## What to work on
Repeat all of the data exactly. Leave nothing out.

## Records from a dataset
# # # #

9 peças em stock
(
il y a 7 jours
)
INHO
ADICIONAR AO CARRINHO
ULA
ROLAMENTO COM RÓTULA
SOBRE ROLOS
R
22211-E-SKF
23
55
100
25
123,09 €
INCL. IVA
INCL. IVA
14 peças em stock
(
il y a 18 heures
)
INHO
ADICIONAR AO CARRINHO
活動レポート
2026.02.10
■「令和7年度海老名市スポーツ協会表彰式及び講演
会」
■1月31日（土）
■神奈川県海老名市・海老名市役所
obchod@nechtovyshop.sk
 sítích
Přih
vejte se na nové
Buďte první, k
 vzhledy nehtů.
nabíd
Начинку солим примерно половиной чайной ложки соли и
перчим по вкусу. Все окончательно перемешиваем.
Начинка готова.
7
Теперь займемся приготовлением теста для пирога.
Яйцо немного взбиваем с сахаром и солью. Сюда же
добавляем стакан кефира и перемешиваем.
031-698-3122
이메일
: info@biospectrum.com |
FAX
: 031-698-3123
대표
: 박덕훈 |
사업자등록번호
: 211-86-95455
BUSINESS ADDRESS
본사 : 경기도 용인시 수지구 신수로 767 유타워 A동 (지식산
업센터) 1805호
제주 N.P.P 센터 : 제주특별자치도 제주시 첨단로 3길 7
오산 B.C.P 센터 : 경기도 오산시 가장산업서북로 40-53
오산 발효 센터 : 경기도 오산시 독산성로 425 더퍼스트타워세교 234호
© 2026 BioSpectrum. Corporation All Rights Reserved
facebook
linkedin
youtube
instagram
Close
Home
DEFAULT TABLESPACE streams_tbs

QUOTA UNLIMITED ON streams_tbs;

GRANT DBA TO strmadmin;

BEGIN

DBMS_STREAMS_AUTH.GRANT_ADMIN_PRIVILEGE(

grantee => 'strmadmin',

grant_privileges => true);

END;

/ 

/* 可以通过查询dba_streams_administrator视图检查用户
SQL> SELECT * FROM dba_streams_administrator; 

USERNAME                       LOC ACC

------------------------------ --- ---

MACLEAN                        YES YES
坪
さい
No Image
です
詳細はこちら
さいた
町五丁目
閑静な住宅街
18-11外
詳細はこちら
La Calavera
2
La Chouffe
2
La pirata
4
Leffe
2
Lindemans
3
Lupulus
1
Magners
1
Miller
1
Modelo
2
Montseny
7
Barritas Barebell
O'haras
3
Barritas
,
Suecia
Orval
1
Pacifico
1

# # # #

## Written solution
9 peças em stock
(
il y a 7 jours
)
INHO
ADICIONAR AO CARRINHO
ULA
ROLAMENTO COM RÓTULA
SOBRE ROLOS
R
22211-E-SKF
23
55
100
25
123,09 €
INCL. IVA
INCL. IVA
14 peças em stock
(
il y a 18 heures
)
INHO
ADICIONAR AO CARRINHO
活動レポート
2026.02.10
■「令和7年度海老名市スポーツ協会表彰式及び講演
会」
■1月31日（土）
■神奈川県海老名市・海老名市役所
obchod@nechtovyshop.sk
 sítích
Přih
vejte se na nové
Buďte první, k
 vzhledy nehtů.
nabíd
Начинку солим примерно половиной чайной ложки соли и
перчим по вкусу. Все окончательно перемешиваем.
Начинка готова.
7
Теперь займемся приготовлением теста для пирога.
Яйцо немного взбиваем с сахаром и солью. Сюда же
добавляем стакан кефира и перемешиваем.
031-698-3122
이메일
: info@biospectrum.com |
FAX
: 031-698-3123
대표
: 박덕훈 |
사업자등록번호
: 211-86-95455
BUSINESS ADDRESS
본사 : 경기도 용인시 수지구 신수로 767 유타워 A동 (지식산
업센터) 1805호
제주 N.P.P 센터 : 제주특별자치도 제주시 첨단로 3길 7
오산 B.C.P 센터 : 경기도 오산시 가장산업서북로 40-53
오산 발효 센터 : 경기도 오산시 독산성로 425 더퍼스트타워세교 234호
© 2026 BioSpectrum. Corporation All Rights Reserved
facebook
linkedin
youtube
instagram
Close
Home
DEFAULT TABLESPACE streams_tbs

QUOTA UNLIMITED ON streams_tbs;

GRANT DBA TO strmadmin;

BEGIN

DBMS_STREAMS_AUTH.GRANT_ADMIN_PRIVILEGE(

grantee => 'strmadmin',

grant_privileges => true);

END;

/ 

/* 可以通过查询dba_streams_administrator视图检查用户
SQL> SELECT * FROM dba_streams_administrator; 

USERNAME                       LOC ACC

------------------------------ --- ---

MACLEAN                        YES YES
坪
さい
No Image
です
詳細はこちら
さいた
町五丁目
閑静な住宅街
18-11外
詳細はこちら
La Calavera
2
La Chouffe
2
La pirata
4
Leffe
2
Lindemans
3
Lupulus
1
Magners
1
Miller
1
Modelo
2
Montseny
7
Barritas Barebell
O'haras
3
Barritas
,
Suecia
Orval
1
Pacifico
1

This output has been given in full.